Markets Rebound in Q2: What It Means for the Rest of 2025

The first half of 2025 has been a masterclass in market psychology. After a volatile start to the year marked by geopolitical tensions, tariff battles, and inflation fears, U.S. equities staged an impressive comeback in Q2. The S&P 500, which at one point was down more than 15%, closed the first half up 6.1%.  

This remarkable turnaround serves as a timely reminder of how swiftly market sentiment can shift, and how important it is for investors to stay the course. 

From Panic to Progress: What Changed? 

In a word: policy. 

The uncertainty of Q1 was driven largely by a resurgence in trade tensions. New tariffs on imports from China, Canada, and Mexico rattled global markets, and rising inflation expectations only compounded the unease. But by Q2, the narrative had shifted. The administration reversed many of its tariff measures and secured a new trade agreement with China, cooling tensions and giving markets the breathing room they needed to recover. Risk assets responded accordingly. 

While the news was welcome, it didn’t erase all concerns. A trade court has since ruled parts of the tariff framework unconstitutional, and new policies are likely on the horizon. Key exemption deadlines this summer could further shake confidence.  

We’re not out of the woods yet, but at least we’ve stepped off the cliff's edge. 

Economic Activity: A Mixed Bag 

On the economic front, activity was stronger than expected in Q1, although some of that may have been artificial. Many consumers and businesses pulled purchases forward to avoid future price hikes, a move that juiced short-term growth but muddied the underlying data. Inflation expectations remain elevated, but so far, the actual numbers haven’t shown a major spike. 

That puts the Federal Reserve in a tough spot. For now, the Fed is holding rates steady, waiting for more clarity before committing to cuts. Market consensus is currently pricing in the first rate cut in September, with a slow pace of easing expected into 2026. But as always, those expectations could shift quickly. 

Where the Opportunities Emerged 

Q2 was largely defined by a resurgence in growth stocks. The Nasdaq and Russell 1000 Growth indices each posted gains of 17%, led by a rebound in the tech sector. Small-cap stocks joined the rally, and international equities saw a boost as the dollar weakened and global sentiment improved. 

In fixed income, higher-yielding corporate bonds outperformed as investors embraced more risk. The 30-year Treasury, which had fallen earlier in the year amid growth concerns, reversed course and rose in Q2 as inflation fears crept back into the conversation. 

Looking Ahead: Stay Grounded 

So where do we go from here? 

Markets appear to be pricing in a “middle path”; that is, modest economic slowdown, no major recession, and gradual policy adjustments. That may prove optimistic, depending on how earnings, trade developments, and inflation trends unfold in the coming months. 

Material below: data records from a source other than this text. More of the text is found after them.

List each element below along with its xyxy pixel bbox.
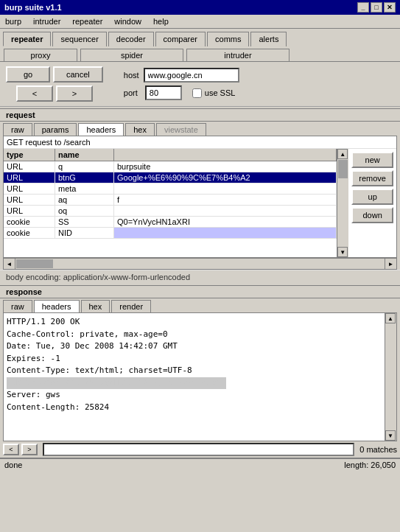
- scroll-left-button[interactable]: ◄: [4, 259, 15, 269]
- tab-decoder[interactable]: decoder: [108, 32, 154, 46]
- response-nav-bar: < > 0 matches: [3, 443, 397, 456]
- response-line: Expires: -1: [7, 353, 382, 365]
- menu-window[interactable]: window: [112, 16, 144, 27]
- next-button[interactable]: >: [56, 85, 93, 102]
- request-tab-viewstate[interactable]: viewstate: [156, 123, 206, 136]
- col-name: name: [55, 149, 114, 161]
- proxy-tab-spider[interactable]: spider: [80, 49, 183, 61]
- response-tab-hex[interactable]: hex: [81, 300, 110, 312]
- cell-value: f: [114, 195, 337, 205]
- prev-button[interactable]: <: [16, 85, 53, 102]
- h-scroll-thumb[interactable]: [16, 259, 53, 268]
- title-bar: burp suite v1.1 _ □ ✕: [0, 0, 400, 15]
- cell-value: Google+%E6%90%9C%E7%B4%A2: [114, 172, 337, 183]
- request-tab-params[interactable]: params: [34, 123, 77, 136]
- port-input[interactable]: [145, 85, 182, 100]
- tab-alerts[interactable]: alerts: [250, 32, 287, 46]
- response-line: Content-Type: text/html; charset=UTF-8: [7, 365, 382, 377]
- use-ssl-label: use SSL: [205, 88, 236, 97]
- response-scroll-up[interactable]: ▲: [385, 313, 396, 323]
- response-panel: HTTP/1.1 200 OK Cache-Control: private, …: [3, 312, 397, 441]
- maximize-button[interactable]: □: [371, 2, 382, 13]
- new-button[interactable]: new: [351, 152, 393, 168]
- tab-sequencer[interactable]: sequencer: [52, 32, 106, 46]
- table-row[interactable]: cookie SS Q0=YnVycHN1aXRI: [4, 217, 337, 228]
- side-buttons: new remove up down: [348, 149, 396, 257]
- response-line: Server: gws: [7, 389, 382, 402]
- vertical-scrollbar[interactable]: ▲ ▼: [337, 149, 348, 257]
- table-row[interactable]: URL q burpsuite: [4, 161, 337, 172]
- scroll-down-button[interactable]: ▼: [337, 247, 348, 257]
- response-tab-headers[interactable]: headers: [34, 300, 80, 312]
- cell-name: SS: [55, 217, 114, 227]
- proxy-tab-intruder[interactable]: intruder: [186, 49, 290, 61]
- cell-type: cookie: [4, 228, 55, 238]
- cell-value: Q0=YnVycHN1aXRI: [114, 217, 337, 227]
- menu-intruder[interactable]: intruder: [31, 16, 63, 27]
- status-done: done: [4, 461, 22, 469]
- table-row[interactable]: URL meta: [4, 183, 337, 195]
- status-bar: done length: 26,050: [0, 458, 400, 471]
- menu-help[interactable]: help: [151, 16, 171, 27]
- response-scroll-down[interactable]: ▼: [385, 430, 396, 441]
- status-length: length: 26,050: [344, 461, 396, 469]
- table-header: type name: [4, 149, 337, 161]
- use-ssl-checkbox[interactable]: [192, 88, 202, 98]
- h-scroll-track: [15, 259, 385, 269]
- response-scroll-track: [385, 323, 396, 430]
- cell-name: btnG: [55, 172, 114, 183]
- cell-type: URL: [4, 161, 55, 172]
- request-tab-raw[interactable]: raw: [3, 123, 32, 136]
- minimize-button[interactable]: _: [357, 2, 369, 13]
- response-search-input[interactable]: [43, 443, 354, 456]
- request-section-label: request: [0, 108, 400, 122]
- host-input[interactable]: [144, 68, 239, 83]
- menu-burp[interactable]: burp: [3, 16, 24, 27]
- cell-value: [114, 183, 337, 194]
- response-line: HTTP/1.1 200 OK: [7, 316, 382, 329]
- table-row[interactable]: cookie NID 16xxxxxxxxxxxxxxxxxxxxxxxxxxx: [4, 228, 337, 239]
- table-row[interactable]: URL btnG Google+%E6%90%9C%E7%B4%A2: [4, 172, 337, 183]
- cell-type: cookie: [4, 217, 55, 227]
- scroll-right-button[interactable]: ►: [385, 259, 396, 269]
- table-row[interactable]: URL aq f: [4, 195, 337, 206]
- response-tab-raw[interactable]: raw: [3, 300, 32, 312]
- cell-type: URL: [4, 183, 55, 194]
- tab-comms[interactable]: comms: [207, 32, 249, 46]
- scroll-up-button[interactable]: ▲: [337, 149, 348, 159]
- request-tab-hex[interactable]: hex: [125, 123, 155, 136]
- tab-repeater[interactable]: repeater: [3, 32, 51, 46]
- scroll-track: [337, 159, 348, 247]
- response-tab-render[interactable]: render: [111, 300, 151, 312]
- request-table[interactable]: URL q burpsuite URL btnG Google+%E6%90%9…: [4, 161, 337, 257]
- remove-button[interactable]: remove: [351, 170, 393, 186]
- col-type: type: [4, 149, 55, 161]
- request-tab-headers[interactable]: headers: [78, 123, 124, 136]
- response-section-label: response: [0, 285, 400, 298]
- response-scrollbar[interactable]: ▲ ▼: [385, 313, 396, 441]
- response-content: HTTP/1.1 200 OK Cache-Control: private, …: [4, 313, 385, 441]
- title-text: burp suite v1.1: [4, 3, 62, 12]
- up-button[interactable]: up: [351, 189, 393, 205]
- response-next-button[interactable]: >: [21, 444, 38, 455]
- menu-repeater[interactable]: repeater: [70, 16, 105, 27]
- response-prev-button[interactable]: <: [3, 444, 19, 455]
- cell-name: oq: [55, 206, 114, 216]
- table-row[interactable]: URL oq: [4, 206, 337, 217]
- cancel-button[interactable]: cancel: [53, 66, 103, 83]
- response-line: Content-Length: 25824: [7, 402, 382, 414]
- main-tabs: repeater sequencer decoder comparer comm…: [0, 29, 400, 46]
- response-line: Cache-Control: private, max-age=0: [7, 329, 382, 341]
- down-button[interactable]: down: [351, 207, 393, 223]
- cell-name: meta: [55, 183, 114, 194]
- port-label: port: [124, 88, 138, 97]
- cell-value: [114, 206, 337, 216]
- scroll-thumb[interactable]: [338, 160, 348, 178]
- close-button[interactable]: ✕: [384, 2, 396, 13]
- cell-name: aq: [55, 195, 114, 205]
- proxy-tab-proxy[interactable]: proxy: [4, 49, 77, 61]
- tab-comparer[interactable]: comparer: [155, 32, 206, 46]
- horizontal-scrollbar[interactable]: ◄ ►: [3, 258, 397, 270]
- col-value: [114, 149, 337, 161]
- go-button[interactable]: go: [6, 66, 50, 83]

At UX Wealth, our message remains unchanged: stay disciplined and focus on what you can control. Economic headlines and market swings will come and go, but a well-diversified portfolio, grounded in a long-term strategy, is still your best defense against uncertainty. 

We're watching developments closely and are here to help you navigate whatever comes next. As always, thank you for your trust, and we look forward to keeping you informed as the year continues.